As individual investors and their financial advisors assess the major stock indices some 100 days into the new Biden administration, the armchair takeaway is that the great bull market of the last 10 years—driven by growth stocks—continues to party hearty. But compelling data strongly suggests that advisors should, in fact, be telling their clients not to succumb to the status quo of the last decade—namely, investing in growth stocks.
Evidence suggests that we are in the early stages of what is likely to be a powerful and enduring period of outperformance for value stocks over both the growth cohort and the broader market.
As always, price matters, and the mantra of value investors is to buy companies that are priced significantly below their earnings potential. The logic underpinning the prospect of a new value cycle is rather intuitive and not a trick question: Which of these companies would you rather buy today? A Russell 1000 Growth constituent with expected EPS growth of 17 percent and P/E of 27x, or a deep value company with expected EPS growth of 23 percent and P/E of 11x?
2020’s fourth quarter value rally was decidedly strong, and after a decade characterized as mostly pro-growth, it can easily be dismissed as an anomaly. But now, after two consecutive quarters of outperformance in which value generated nearly 40 percentage points of excess returns, it’s no longer a question of whether a new value cycle has begun, but rather, how long will it last?
A number of unambiguous factors suggest that this value cycle is likely to be long and enduring, including:
• The starting point for value is particularly attractive given its valuation relative to the overall market.
• The brevity of the current value rally compared to past value cycles.
• Strong projected earnings growth for value stocks.
• Significant opportunity for re-rating as investor sentiment continues to improve.
The seeds of the value recovery took root in 2020. The COVID-19-driven lockdowns had an unprecedented impact on the global economy and investors took aim at cyclical stocks, most notably in energy, financials and travel-related businesses. The carnage, however, created a once-in-a-generation opportunity to buy market-leading franchises with strong balance sheets and ample liquidity to survive the severe—but temporary—disruption. Amid the extreme volatility and market chaos, stock selection was crucial as many companies faced an uncertain future and precarious financial situations. For a disciplined value investor, this was an opportunity to deploy capital to well-positioned companies that had been valued as if the pandemic would never end.

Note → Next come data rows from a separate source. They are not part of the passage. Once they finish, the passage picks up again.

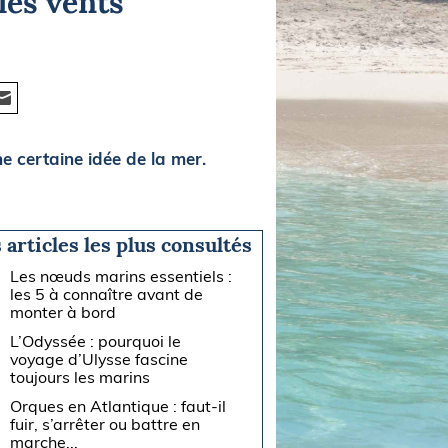
les vents
ne certaine idée de la mer.
 articles les plus consultés
Les nœuds marins essentiels :
les 5 à connaître avant de
monter à bord
L’Odyssée : pourquoi le
voyage d’Ulysse fascine
toujours les marins
Orques en Atlantique : faut-il
fuir, s’arrêter ou battre en
marche...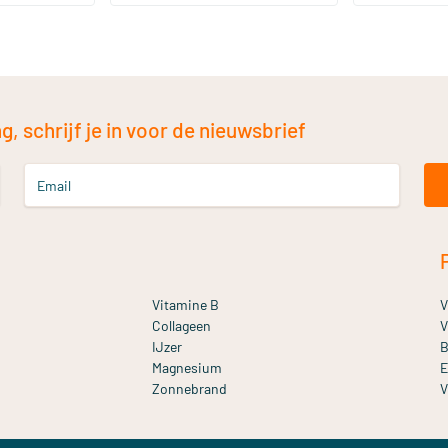
, schrijf je in voor de nieuwsbrief
Email
Vitamine B
V
Collageen
V
IJzer
B
Magnesium
E
Zonnebrand
V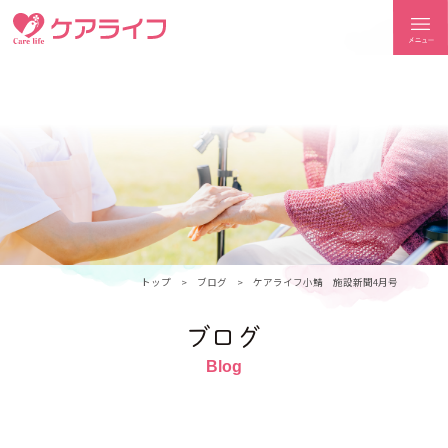
ケアライフ
トップ
ブログ
ケアライフ小鯖 施設新聞4月号
ブログ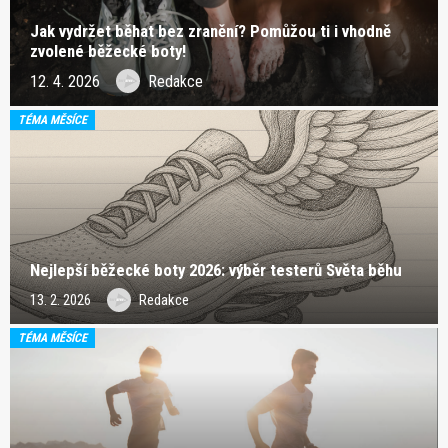
Jak vydržet běhat bez zranění? Pomůžou ti i vhodně
zvolené běžecké boty!
12. 4. 2026
Redakce
TÉMA MĚSÍCE
Nejlepší běžecké boty 2026: výběr testerů Světa běhu
13. 2. 2026
Redakce
TÉMA MĚSÍCE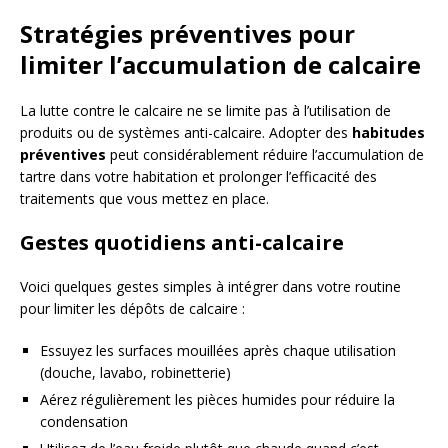
Stratégies préventives pour
limiter l’accumulation de calcaire
La lutte contre le calcaire ne se limite pas à l’utilisation de
produits ou de systèmes anti-calcaire. Adopter des
habitudes
préventives
peut considérablement réduire l’accumulation de
tartre dans votre habitation et prolonger l’efficacité des
traitements que vous mettez en place.
Gestes quotidiens anti-calcaire
Voici quelques gestes simples à intégrer dans votre routine
pour limiter les dépôts de calcaire :
Essuyez les surfaces mouillées après chaque utilisation
(douche, lavabo, robinetterie)
Aérez régulièrement les pièces humides pour réduire la
condensation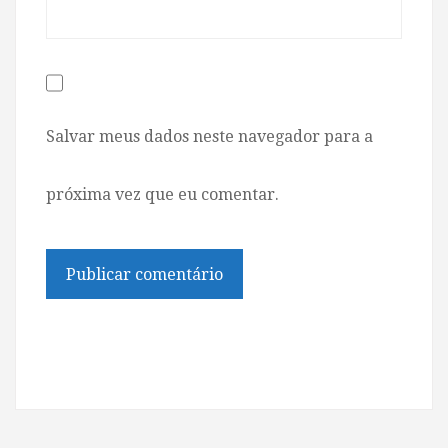
Salvar meus dados neste navegador para a
próxima vez que eu comentar.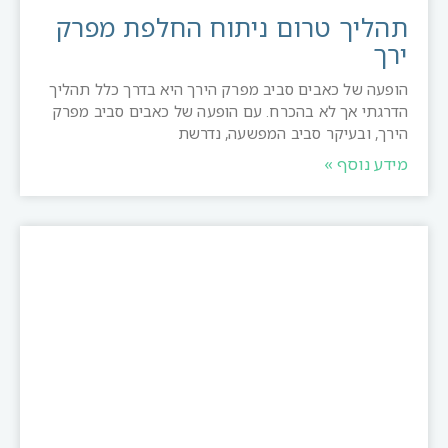
תהליך טרום ניתוח החלפת מפרק
ירך
הופעה של כאבים סביב מפרק הירך היא בדרך כלל תהליך
הדרגתי אך לא בהכרח. עם הופעה של כאבים סביב מפרק
הירך, ובעיקר סביב המפשעה, נדרשת
מידע נוסף »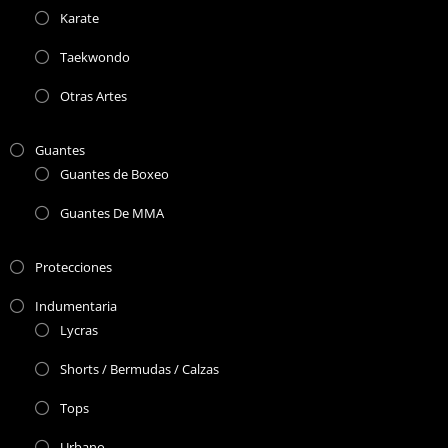
Karate
Taekwondo
Otras Artes
Guantes
Guantes de Boxeo
Guantes De MMA
Protecciones
Indumentaria
Lycras
Shorts / Bermudas / Calzas
Tops
Urbano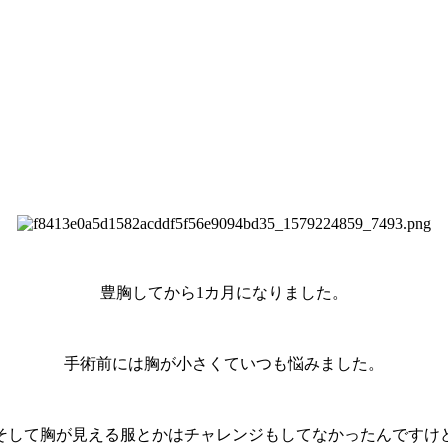
豊胸してから1カ月になりました。
手術前には胸が小さくていつも悩みました。
そして胸が見える服とかはチャレンジもしてなかったんですけ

Attentive and forward-thinking management teams did not sit still during the downturn. Rather, they cut costs and restructured operations to an extent that may not have been possible absent such an acute crisis. As a result, the aggregate earnings recovery is likely to be swift and powerful. Cyclical companies, whose earnings were most impacted by the lockdown, should see the strongest subsequent growth as revenues recover and operating margins expand with expenses largely held in check.
Additionally, unlike other cyclical downturns, many businesses are emerging from this recession with depleted inventories. A combination of inventory re-stocking and investments to reconfigure supply chains—to make them more resilient to economic shocks and trade politics—should provide an even greater surge in both the top-lines and bottom-lines than in a standard recovery.
The current value rally began as in past cycles, and sentiment improved dramatically over a fairly short time period. The relatively modest outperformance of value compared to past value cycles, along with the extreme depth of the previous anti-value cycle, portends a strong recovery. Although these recoveries can be bumpy as uncertainties are resolved, the evidence indicates we are in the early stages of what may be a powerful period of value outperformance.
Asset management has been defined as the practice of taking imperfect and incomplete information about the present and using it to make projections about the future. While it can seem an impossible task, history shows that there are some long-run truths that can be relied upon. Among them, the long-term success of disciplined value investing.
Richard S. Pzena is founder and co-chief investment officer of Pzena Investment Management in New York City.